D. Perché crede che il libero mercato e l’integrazione economica abbiano prodotto più conflitti?

R. Secondo le teorie mercatiste, il libero commercio avrebbe dovuto avere il pregio di limitare i conflitti e in caso di contrasto tra singole nazioni, la lobby silente di chi era interessato a mantenere aperto il canale commerciale avrebbe avuto la meglio. E invece stiamo assistendo alla dimensione economica che diventa un'ulteriore dimensione del conflitto che non è più quello tradizionalmente noto. Ma assume i contorni di una guerra ibrida, a cui prendono parte anche i media, dove giornali e commercio estero sono fattori determinanti nella dinamica conflittuale, come sta accedendo in Turchia.

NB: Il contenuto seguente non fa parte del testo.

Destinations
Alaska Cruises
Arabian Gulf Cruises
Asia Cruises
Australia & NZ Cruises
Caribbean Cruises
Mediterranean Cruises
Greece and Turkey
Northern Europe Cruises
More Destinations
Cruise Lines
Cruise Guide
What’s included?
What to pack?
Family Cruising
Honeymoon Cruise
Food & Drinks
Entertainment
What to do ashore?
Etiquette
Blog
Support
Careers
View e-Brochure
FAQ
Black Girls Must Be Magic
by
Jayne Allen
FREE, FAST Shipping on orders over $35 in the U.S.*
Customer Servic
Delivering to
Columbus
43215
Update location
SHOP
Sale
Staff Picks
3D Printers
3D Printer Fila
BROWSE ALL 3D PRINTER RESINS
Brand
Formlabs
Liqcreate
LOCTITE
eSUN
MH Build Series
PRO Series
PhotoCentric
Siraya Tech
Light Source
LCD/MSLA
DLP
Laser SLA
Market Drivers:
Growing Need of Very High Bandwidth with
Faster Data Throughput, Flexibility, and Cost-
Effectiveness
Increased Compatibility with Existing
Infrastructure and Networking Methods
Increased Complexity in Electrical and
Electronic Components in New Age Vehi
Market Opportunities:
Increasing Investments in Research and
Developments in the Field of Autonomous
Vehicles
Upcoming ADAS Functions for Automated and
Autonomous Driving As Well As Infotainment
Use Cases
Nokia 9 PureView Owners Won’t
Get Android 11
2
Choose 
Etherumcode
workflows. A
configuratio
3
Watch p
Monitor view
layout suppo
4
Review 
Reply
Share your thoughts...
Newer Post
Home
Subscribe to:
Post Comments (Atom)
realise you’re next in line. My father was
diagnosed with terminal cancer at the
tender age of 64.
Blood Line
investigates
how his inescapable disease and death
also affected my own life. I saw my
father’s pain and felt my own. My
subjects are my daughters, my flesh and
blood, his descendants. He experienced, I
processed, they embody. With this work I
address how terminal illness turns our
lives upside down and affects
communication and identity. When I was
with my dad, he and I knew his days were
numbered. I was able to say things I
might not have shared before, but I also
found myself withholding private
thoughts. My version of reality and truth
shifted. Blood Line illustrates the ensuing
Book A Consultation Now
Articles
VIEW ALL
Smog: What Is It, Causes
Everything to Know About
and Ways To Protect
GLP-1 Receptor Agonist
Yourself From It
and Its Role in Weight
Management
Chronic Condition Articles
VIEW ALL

D. Ad Ankara contano più le sviste ideologiche del Sultano o le cosiddette influenze esterne?

R. Certamente il “miracolo turco”, a cui abbiamo assistito nella forma di una sorta di nuova tigre mediorientale, sta mostrando tutti i suoi limiti. Se vi sono responsabiità del Sultano, esse vanno individuate nel nepotismo in campo economico, con nei posti chiave di settori strategici figure a lui legate da rapporti parentali. Un po'come era accaduto nell'Egitto dei Fratelli Musulmani. Non va sottaciuto il tema del conflitto aperto con la Siria, a cui sommare questo disallineamento tra l'agenda Trump per la risoluzione del conflitto e le prerogative individuate dall'amministrazione Obama. Ciò potrebbe però spingere Ankara sempre più nelle braccia di Putin, con cui esistono canali di comunicazione molto forti anche se non palesi.

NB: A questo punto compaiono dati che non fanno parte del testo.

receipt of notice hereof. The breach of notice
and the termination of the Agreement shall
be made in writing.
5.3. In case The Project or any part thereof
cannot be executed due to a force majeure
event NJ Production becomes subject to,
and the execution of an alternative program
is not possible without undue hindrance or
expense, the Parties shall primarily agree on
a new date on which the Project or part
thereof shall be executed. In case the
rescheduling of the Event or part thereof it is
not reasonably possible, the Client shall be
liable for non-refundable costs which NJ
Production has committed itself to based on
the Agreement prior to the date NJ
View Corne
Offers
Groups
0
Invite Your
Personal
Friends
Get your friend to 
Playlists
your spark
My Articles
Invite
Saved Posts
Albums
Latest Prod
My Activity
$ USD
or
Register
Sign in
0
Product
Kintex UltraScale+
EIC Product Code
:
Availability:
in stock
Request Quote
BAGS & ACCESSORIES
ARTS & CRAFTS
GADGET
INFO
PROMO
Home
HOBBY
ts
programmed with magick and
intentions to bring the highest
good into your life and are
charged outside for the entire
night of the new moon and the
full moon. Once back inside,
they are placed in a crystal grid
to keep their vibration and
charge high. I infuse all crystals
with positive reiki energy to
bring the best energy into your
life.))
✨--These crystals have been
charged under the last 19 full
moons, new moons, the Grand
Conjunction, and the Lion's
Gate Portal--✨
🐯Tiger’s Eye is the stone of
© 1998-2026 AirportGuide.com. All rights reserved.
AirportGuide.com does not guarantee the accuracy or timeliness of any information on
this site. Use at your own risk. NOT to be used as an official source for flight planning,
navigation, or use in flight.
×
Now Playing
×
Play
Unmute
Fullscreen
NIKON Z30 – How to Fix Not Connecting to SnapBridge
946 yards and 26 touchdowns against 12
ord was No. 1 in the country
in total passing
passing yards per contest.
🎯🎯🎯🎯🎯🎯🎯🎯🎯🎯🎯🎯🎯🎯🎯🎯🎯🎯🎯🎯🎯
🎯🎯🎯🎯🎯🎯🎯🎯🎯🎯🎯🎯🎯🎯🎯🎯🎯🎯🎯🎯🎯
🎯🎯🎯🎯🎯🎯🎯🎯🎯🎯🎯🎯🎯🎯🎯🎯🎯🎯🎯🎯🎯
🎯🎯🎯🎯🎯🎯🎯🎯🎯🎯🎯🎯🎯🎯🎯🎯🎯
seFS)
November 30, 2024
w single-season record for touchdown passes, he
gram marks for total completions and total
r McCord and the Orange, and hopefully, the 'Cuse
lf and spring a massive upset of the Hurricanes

D. Quanto sta influendo la partita dei flussi, migratori e finanziari?
R. Nel libro descrivo la globalizzazione come un mondo plasmato proprio dai flussi che sono stati poderosi. Prima della caduta del Muro di Berlino erano sotterranei, come fiumi carsici: poi sono stati determinanti nel segnare l'esito del titanico confronto tra ovest ed est, portando così al crollo del Muro di cui in questi giorni si festeggia l'anniversario della costruzione, il 13 agosto 1961. Considero i flussi gli elementi principali della globalizzazione.

D. Per quali ragioni?

R. Ai flussi di persone e denari, aggiungerei quelli di merci e delle informazioni, reso esponenziale dalla rete delle reti, con il sistema dei social. Questi sono punti centrali. Ma è pur vero che stiamo vivendo una fase di anti globalismo galoppante: in primis abbiamo i flussi di uomini che vanno dalla campagna alla città. Lo dimostra il dato che vuole, per la prima volta da decenni, il numero di uomini che vivono nelle città superiore a quello di chi vive in campagna. Poi abbiamo lo spostamento di flussi dai sud del mondo verso i nord del mondo.

Ma mentre i flussi interstatuali in realtà come India e Cina si mantengono costanti, quelli dai sud verso i nord del mondo trovano sul proprio cammino molteplici ostacoli, quindi si erigono i muri, che evidentemente non ci sono solo tra Messico e Usa. Ogni paese attraversato da questi flussi ingenera una risposta, ma essendo flussi poderosi nessuno sa se questi argini saranno in grado di contenerli. Lo stesso vale nell'ambito finanziario.

D. Delocalizzazioni e speculazioni?

R. E anche i dazi di Trump e le risposte eurocinesi: non sono che un corollario di questo percorso.

D. L'elemento dell'identità dei popoli torna centrale: ma perché è temuto dalle cosiddette intellighenzie?

R. Il caso culminante riguarda l'inserimento dell'identità ebraica all'interno della Costituzione dello Stato d'Israele. E'immagine plastica del ritorno delle identità come elemento centrale nel dibattito in corso. Ma in qualche modo le temono perchè le identità hanno sempre due facce: quella della consapevolezza di poter valorizzare gli asset più forti, pensiamo al made in Italy che contiene al suo interno mille modi del nostro essere: il bello, il cibo, il rapporto con il tempo. Ma le identità uniscono anche dinamiche conflittuali, degli uni contro gli altri, o il meccanismo di esclusione, la caccia al diverso. Per cui occorre un punto di equilibrio per tenere a bada i demoni dell'iper individualismo ma senza tralasciare gli asset positivi che l'identità offre a ciascun individuo.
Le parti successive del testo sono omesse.